■ **TASK PROMPT**
Every line of the data below should be repeated exactly, and no picture should be copied.

--- INFORMATION ---

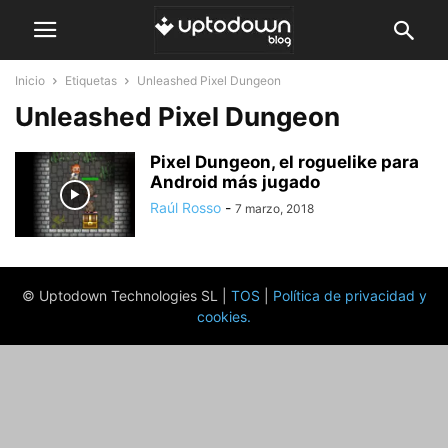
Inicio
Etiquetas
Unleashed Pixel Dungeon
Unleashed Pixel Dungeon
Pixel Dungeon, el roguelike para
Android más jugado
Raúl Rosso
-
7 marzo, 2018
© Uptodown Technologies SL |
TOS
|
Política de privacidad y
cookies
.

---

■ **TASK ANSWER**
Inicio
Etiquetas
Unleashed Pixel Dungeon
Unleashed Pixel Dungeon
Pixel Dungeon, el roguelike para
Android más jugado
Raúl Rosso
-
7 marzo, 2018
© Uptodown Technologies SL |
TOS
|
Política de privacidad y
cookies
.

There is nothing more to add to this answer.